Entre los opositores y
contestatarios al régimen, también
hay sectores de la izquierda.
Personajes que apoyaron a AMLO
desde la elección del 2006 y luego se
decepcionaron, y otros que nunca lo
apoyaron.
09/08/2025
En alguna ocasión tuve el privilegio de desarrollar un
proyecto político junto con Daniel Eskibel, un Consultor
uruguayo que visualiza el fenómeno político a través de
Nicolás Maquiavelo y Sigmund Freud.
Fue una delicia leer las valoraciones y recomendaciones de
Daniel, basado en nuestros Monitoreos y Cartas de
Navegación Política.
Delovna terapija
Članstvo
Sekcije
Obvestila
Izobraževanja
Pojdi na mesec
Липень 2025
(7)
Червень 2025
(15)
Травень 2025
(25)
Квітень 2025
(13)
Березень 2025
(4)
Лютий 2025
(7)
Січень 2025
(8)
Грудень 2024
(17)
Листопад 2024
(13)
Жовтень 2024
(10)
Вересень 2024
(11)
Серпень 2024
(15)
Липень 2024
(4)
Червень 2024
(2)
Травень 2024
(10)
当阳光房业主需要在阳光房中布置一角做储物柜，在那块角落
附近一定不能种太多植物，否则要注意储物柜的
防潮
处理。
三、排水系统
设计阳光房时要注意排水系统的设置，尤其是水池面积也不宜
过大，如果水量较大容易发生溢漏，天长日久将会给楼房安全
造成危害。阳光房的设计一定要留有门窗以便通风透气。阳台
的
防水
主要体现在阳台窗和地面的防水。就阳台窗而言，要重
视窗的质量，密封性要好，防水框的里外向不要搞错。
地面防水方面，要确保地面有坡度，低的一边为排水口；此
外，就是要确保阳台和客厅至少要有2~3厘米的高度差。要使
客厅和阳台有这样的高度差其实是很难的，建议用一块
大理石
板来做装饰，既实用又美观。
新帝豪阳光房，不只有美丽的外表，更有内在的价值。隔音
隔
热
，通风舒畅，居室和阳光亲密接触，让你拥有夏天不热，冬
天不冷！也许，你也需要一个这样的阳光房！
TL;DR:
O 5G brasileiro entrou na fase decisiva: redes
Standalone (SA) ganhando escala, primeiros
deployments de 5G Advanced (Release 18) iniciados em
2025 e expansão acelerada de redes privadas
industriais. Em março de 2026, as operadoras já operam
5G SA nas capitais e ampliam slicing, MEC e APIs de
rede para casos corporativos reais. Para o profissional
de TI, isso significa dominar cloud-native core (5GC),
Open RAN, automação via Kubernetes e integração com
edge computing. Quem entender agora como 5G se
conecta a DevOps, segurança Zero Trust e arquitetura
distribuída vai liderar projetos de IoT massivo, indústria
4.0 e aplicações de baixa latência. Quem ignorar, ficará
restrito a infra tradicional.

:: Task details ::
Retype each of the preceding records exactly as printed.

:: Answer area ::
Entre los opositores y
contestatarios al régimen, también
hay sectores de la izquierda.
Personajes que apoyaron a AMLO
desde la elección del 2006 y luego se
decepcionaron, y otros que nunca lo
apoyaron.
09/08/2025
En alguna ocasión tuve el privilegio de desarrollar un
proyecto político junto con Daniel Eskibel, un Consultor
uruguayo que visualiza el fenómeno político a través de
Nicolás Maquiavelo y Sigmund Freud.
Fue una delicia leer las valoraciones y recomendaciones de
Daniel, basado en nuestros Monitoreos y Cartas de
Navegación Política.
Delovna terapija
Članstvo
Sekcije
Obvestila
Izobraževanja
Pojdi na mesec
Липень 2025
(7)
Червень 2025
(15)
Травень 2025
(25)
Квітень 2025
(13)
Березень 2025
(4)
Лютий 2025
(7)
Січень 2025
(8)
Грудень 2024
(17)
Листопад 2024
(13)
Жовтень 2024
(10)
Вересень 2024
(11)
Серпень 2024
(15)
Липень 2024
(4)
Червень 2024
(2)
Травень 2024
(10)
当阳光房业主需要在阳光房中布置一角做储物柜，在那块角落
附近一定不能种太多植物，否则要注意储物柜的
防潮
处理。
三、排水系统
设计阳光房时要注意排水系统的设置，尤其是水池面积也不宜
过大，如果水量较大容易发生溢漏，天长日久将会给楼房安全
造成危害。阳光房的设计一定要留有门窗以便通风透气。阳台
的
防水
主要体现在阳台窗和地面的防水。就阳台窗而言，要重
视窗的质量，密封性要好，防水框的里外向不要搞错。
地面防水方面，要确保地面有坡度，低的一边为排水口；此
外，就是要确保阳台和客厅至少要有2~3厘米的高度差。要使
客厅和阳台有这样的高度差其实是很难的，建议用一块
大理石
板来做装饰，既实用又美观。
新帝豪阳光房，不只有美丽的外表，更有内在的价值。隔音
隔
热
，通风舒畅，居室和阳光亲密接触，让你拥有夏天不热，冬
天不冷！也许，你也需要一个这样的阳光房！
TL;DR:
O 5G brasileiro entrou na fase decisiva: redes
Standalone (SA) ganhando escala, primeiros
deployments de 5G Advanced (Release 18) iniciados em
2025 e expansão acelerada de redes privadas
industriais. Em março de 2026, as operadoras já operam
5G SA nas capitais e ampliam slicing, MEC e APIs de
rede para casos corporativos reais. Para o profissional
de TI, isso significa dominar cloud-native core (5GC),
Open RAN, automação via Kubernetes e integração com
edge computing. Quem entender agora como 5G se
conecta a DevOps, segurança Zero Trust e arquitetura
distribuída vai liderar projetos de IoT massivo, indústria
4.0 e aplicações de baixa latência. Quem ignorar, ficará
restrito a infra tradicional.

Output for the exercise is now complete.